Encounters of the “Public” Kind
Like all towns, Monona has a fair amount of public people who reside in it.
Recently I was told that I was rude because I did not introduce some people who I was with to a public figure who I am neighbors with.
We were at a park near our home when this happened. The public pereson in question was juggling three small children on playground equipment. It struck me as odd that I might have been rude for not introducing the people who I was with to this public figure.
If you live long enough you more than likely find yourself in the path of a public person. Long before we were married my wife and I encountered Oprah Winfrey on a street in Chicago. We kept walking, although I would have enjoyed meeting the woman attempting to get into a car.
On a train to Boston from Chicago, when we were wearing a rut in that portion of the country, we sat in a cafe car alongside John Madden who was reading.

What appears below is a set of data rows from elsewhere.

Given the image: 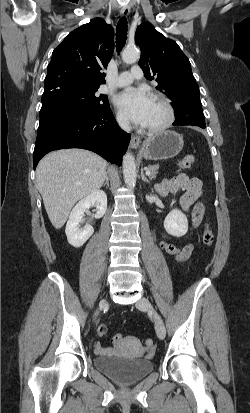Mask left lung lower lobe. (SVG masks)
Here are the masks:
<instances>
[{
  "instance_id": "0a47b994",
  "label": "left lung lower lobe",
  "mask_w": 250,
  "mask_h": 413,
  "mask_svg": "<svg viewBox=\"0 0 250 413\" xmlns=\"http://www.w3.org/2000/svg\"><path fill=\"white\" fill-rule=\"evenodd\" d=\"M175 121L173 125H194L205 128V118L200 99L190 100L174 107Z\"/></svg>"
}]
</instances>
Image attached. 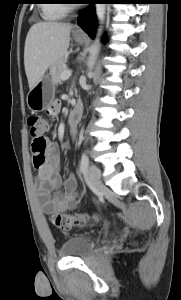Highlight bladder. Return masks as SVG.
<instances>
[{
  "label": "bladder",
  "mask_w": 181,
  "mask_h": 300,
  "mask_svg": "<svg viewBox=\"0 0 181 300\" xmlns=\"http://www.w3.org/2000/svg\"><path fill=\"white\" fill-rule=\"evenodd\" d=\"M92 249V239L88 236L79 235L66 243L63 253L70 258H84L91 253Z\"/></svg>",
  "instance_id": "31cf9c89"
}]
</instances>
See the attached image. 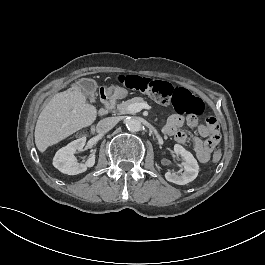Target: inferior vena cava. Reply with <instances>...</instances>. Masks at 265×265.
Segmentation results:
<instances>
[{"instance_id": "inferior-vena-cava-1", "label": "inferior vena cava", "mask_w": 265, "mask_h": 265, "mask_svg": "<svg viewBox=\"0 0 265 265\" xmlns=\"http://www.w3.org/2000/svg\"><path fill=\"white\" fill-rule=\"evenodd\" d=\"M117 124V119L114 117H108L98 122L96 130L98 133L104 134L111 130Z\"/></svg>"}]
</instances>
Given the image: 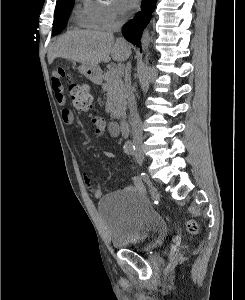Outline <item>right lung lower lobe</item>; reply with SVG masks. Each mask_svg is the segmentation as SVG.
<instances>
[{
	"instance_id": "right-lung-lower-lobe-1",
	"label": "right lung lower lobe",
	"mask_w": 245,
	"mask_h": 300,
	"mask_svg": "<svg viewBox=\"0 0 245 300\" xmlns=\"http://www.w3.org/2000/svg\"><path fill=\"white\" fill-rule=\"evenodd\" d=\"M155 3L156 0H142L141 11L123 26V36L133 45L141 47V35L143 29L151 19L152 12L155 9Z\"/></svg>"
}]
</instances>
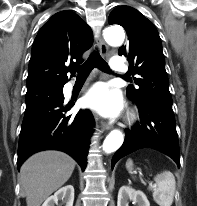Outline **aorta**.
I'll list each match as a JSON object with an SVG mask.
<instances>
[{"label": "aorta", "mask_w": 197, "mask_h": 206, "mask_svg": "<svg viewBox=\"0 0 197 206\" xmlns=\"http://www.w3.org/2000/svg\"><path fill=\"white\" fill-rule=\"evenodd\" d=\"M104 38L109 45L120 46L124 41L125 34L123 29L120 27H109L104 31ZM123 141L124 137L122 132L119 130H113L105 138L103 142V150L106 153H112L120 148Z\"/></svg>", "instance_id": "1"}]
</instances>
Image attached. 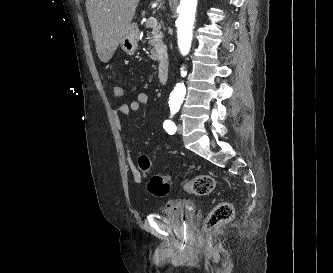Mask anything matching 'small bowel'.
Wrapping results in <instances>:
<instances>
[{
    "label": "small bowel",
    "mask_w": 333,
    "mask_h": 273,
    "mask_svg": "<svg viewBox=\"0 0 333 273\" xmlns=\"http://www.w3.org/2000/svg\"><path fill=\"white\" fill-rule=\"evenodd\" d=\"M149 94L147 92H139L136 95V98L131 101L128 104H120L116 106L113 110V119L114 123L117 128L121 129L122 128V118L129 115L130 113L137 112L141 106L147 104L149 102ZM126 151H127V159H128V165H129V170L131 172V175L133 177V180L135 183L140 184L143 181V173L141 172L138 164V158L137 157V163L134 161L132 155H131V150L129 146H126Z\"/></svg>",
    "instance_id": "small-bowel-1"
}]
</instances>
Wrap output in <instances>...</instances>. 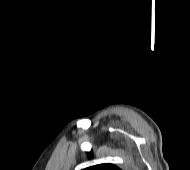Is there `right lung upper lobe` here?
Returning a JSON list of instances; mask_svg holds the SVG:
<instances>
[{"label": "right lung upper lobe", "mask_w": 190, "mask_h": 170, "mask_svg": "<svg viewBox=\"0 0 190 170\" xmlns=\"http://www.w3.org/2000/svg\"><path fill=\"white\" fill-rule=\"evenodd\" d=\"M84 170H121V169L115 166L114 164L105 163V164L91 166Z\"/></svg>", "instance_id": "right-lung-upper-lobe-1"}]
</instances>
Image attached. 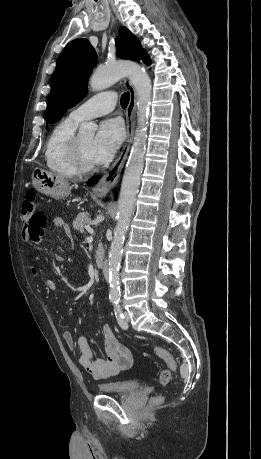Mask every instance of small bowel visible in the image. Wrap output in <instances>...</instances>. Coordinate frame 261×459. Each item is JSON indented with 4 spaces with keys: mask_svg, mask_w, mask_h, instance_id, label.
<instances>
[{
    "mask_svg": "<svg viewBox=\"0 0 261 459\" xmlns=\"http://www.w3.org/2000/svg\"><path fill=\"white\" fill-rule=\"evenodd\" d=\"M53 225L65 231L69 230L66 222L61 217H54ZM23 236L28 242L35 244L42 243L43 233L34 234L32 238H27L25 234H23ZM31 271L35 276H39L40 274L36 267H32ZM42 283L48 291L56 290V284L53 280L43 278ZM102 331L105 356L98 359L94 358L88 341L84 336H80L74 340L69 331L63 333V338L68 348L74 349L76 346L79 348L80 365L95 379H104L117 375L122 371L130 369L133 364V358L130 351L117 339L111 325L105 324Z\"/></svg>",
    "mask_w": 261,
    "mask_h": 459,
    "instance_id": "obj_1",
    "label": "small bowel"
}]
</instances>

He is famous for a fear of flying. We ignored him.
This has become a pattern. I never considered it rude or questioned it, although our teenagers felt like we missed out the summer of the election when we saw our current president riding bikes past us with his wife and children during a visit to Chicago.
We had lived a few doors down the road from the Kennedy Compound long enough to come to ignore it and the sightings of United States royalty.
I went to the beach that Sunday to avoid the crowds determined to ‘encounter’ a Kennedy. That was when I bumped into Maria Shriver and Arnold Schwarzenegger.
Alone on a stretch of sand I later learned the Shriver Family owned, I was annoyed by their appearance. Who were these people who were suddenly a part of my solitude on an isolated beach I had made my own since living there?
I felt invaded by the couple with a young child in their arms who laughed and took photos, not recognizing them in my bothered state.
As I was leaving, my time alone on the shore ruined by these people, they were also leaving. On Cape Cod large green flies that bite are a part of the summer landscape. Salt boxes are positioned near the shore to attract them but they still can be a presence. This is when I realized who the couple I was bothered by were.
‘Wicked flies,” the man said in a voice that could only belong to Arnold Schwarzenegger. I nodded then left after a few moments of local small talk that never included my disclosing to them that I knew who they were.
Later when I told people this story, as all of Cape Cod talked about the chaos the birthday party for Rose Kennedy had caused, I was surprised when I was told I should have demanded an autograph and taken photos.
I was known in those days for always having some sort of camera with me. A woman my wife and I know, who is like a mother to us, said I had more grace than to do that.
It turned out Maria Shriver and Arnold Schwarzenegger were the ones with grace since I was on a beach they owned and was invading their private moments.
I had the same feeling then that I did recently when I was told that I was rude for not introducing the people who I was with to the man in the park with his children.
Is it rude to ‘ignore’ a public person or perhaps ruder to not ignore them?
Would I want to be approached while I was with my children at a park?
If I had made the introduction I suppose the camera phone might have come out earlier than it did. A photo of the man and his children would have been taken instead of my ushering us to the parking area–on with our day.
I suppose I was a bit rude because I excercised a bit of control over the situation from my end. But then isn’t that what all of us do during our inevitable encounters with public people–one way or another?